After the December shoot, Sason took a Christmas vacation in Malaysia with his lingerie-model girlfriend, Rachel Marie Thomas. He checked on the renovation of his Tribeca penthouse. And he hit a recording studio in London to help mix an album by an Israeli actress and singer he’s signed for his company, Magna, which he describes as a global investment firm.
Six years ago, Sason was living in his parents’ house on Long Island, doing clerical work for a debt-collection law firm and dreaming of becoming a pop star. Then a family friend showed him a trick that seems to have earned him millions in the stock market. He won’t say exactly what he does or how much he’s made, but regulatory filings by dozens of companies show that Magna has invested more than $200 million since 2012.
Sason, who has full sleeves of tattoos he covers with tailored three-piece suits, calls himself a self-taught value investor. He has about 30 employees in trading, venture capital, music, and film. “I’m not going to give away the details of how we do what we do,” he says in a January interview at his 16th-floor office in Manhattan’s financial district. “We create businesses, and we invest.”
Actually, it’s a little more complicated than that. What Sason discovered is a way to get shares in desperate and broke companies at big discounts by lending them money. Magna has done deals with at least 80 companies. Of those, the stocks of 71 have gone down since the investment. He can still turn a profit, because the terms of the deals allow him to turn debt into equity at a fixed discount. No matter where the stock is trading, he gets it for less.
Magna functions as a pawnshop for penny stocks—shares of obscure ventures that change hands far from the rules of the New York Stock Exchange.

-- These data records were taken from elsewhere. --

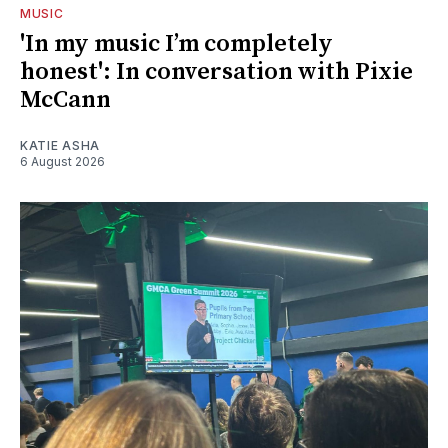
MUSIC
'In my music I’m completely
honest': In conversation with Pixie
McCann
KATIE ASHA
6 August 2026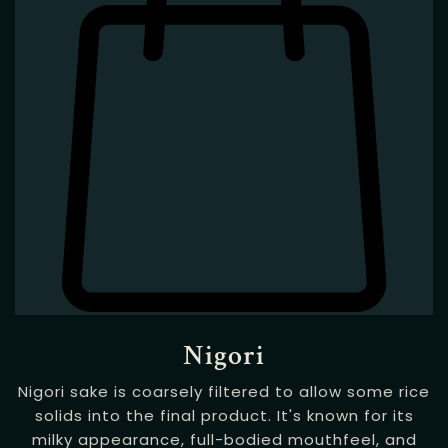
Nigori
Nigori sake is coarsely filtered to allow some rice
solids into the final product. It's known for its
milky appearance, full-bodied mouthfeel, and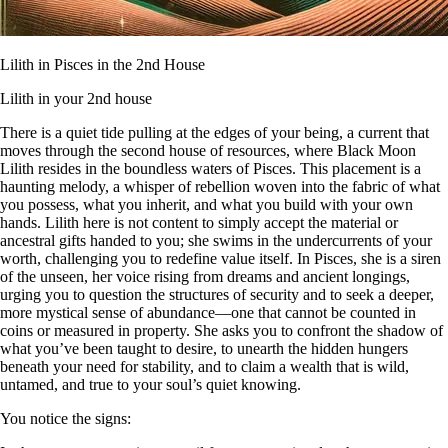
Lilith in Pisces in the 2nd House
Lilith in your 2nd house
There is a quiet tide pulling at the edges of your being, a current that
moves through the second house of resources, where Black Moon
Lilith resides in the boundless waters of Pisces. This placement is a
haunting melody, a whisper of rebellion woven into the fabric of what
you possess, what you inherit, and what you build with your own
hands. Lilith here is not content to simply accept the material or
ancestral gifts handed to you; she swims in the undercurrents of your
worth, challenging you to redefine value itself. In Pisces, she is a siren
of the unseen, her voice rising from dreams and ancient longings,
urging you to question the structures of security and to seek a deeper,
more mystical sense of abundance—one that cannot be counted in
coins or measured in property. She asks you to confront the shadow of
what you’ve been taught to desire, to unearth the hidden hungers
beneath your need for stability, and to claim a wealth that is wild,
untamed, and true to your soul’s quiet knowing.
You notice the signs: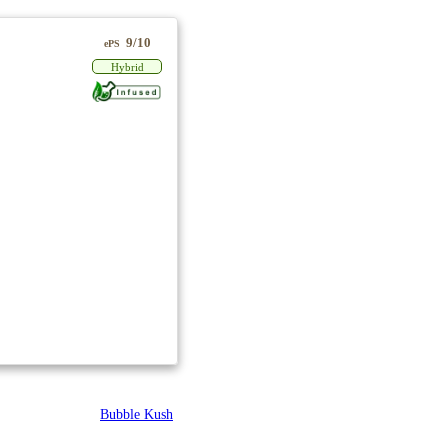
9/10
ePS
Hybrid
Bubble Kush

His customers have included a would-be Chilean copper miner, an inventor of thought-controlled phones, and at least two executives later busted for fraud. They come to Sason to trade a lot of their stock for a little bit of money. Often they’re aware the deal is likely to be bad for their shareholders.
If the share price goes lower before Magna can unload its investment, the companies have to give up even more stock, all but eliminating the risk for Sason. Critics call it “death-spiral financing” because it drives stocks into the ground. Others in the field say they sometimes make double, triple, or even 10 times their investment in just a few months.
The business is legal, but the loopholes in securities law it exploits are too sketchy for most of the Ivy League types at banks and hedge funds. At least six other lenders of last resort to penny-stock companies have been sued by the Securities and Exchange Commission for breaking the rules around dumping shares or other violations. One was arrested by the FBI. It’s worked out better for Sason, who hasn’t had any issues with the authorities. He’s using death-spiral profits to diversify Magna and turn himself into an entertainment mogul.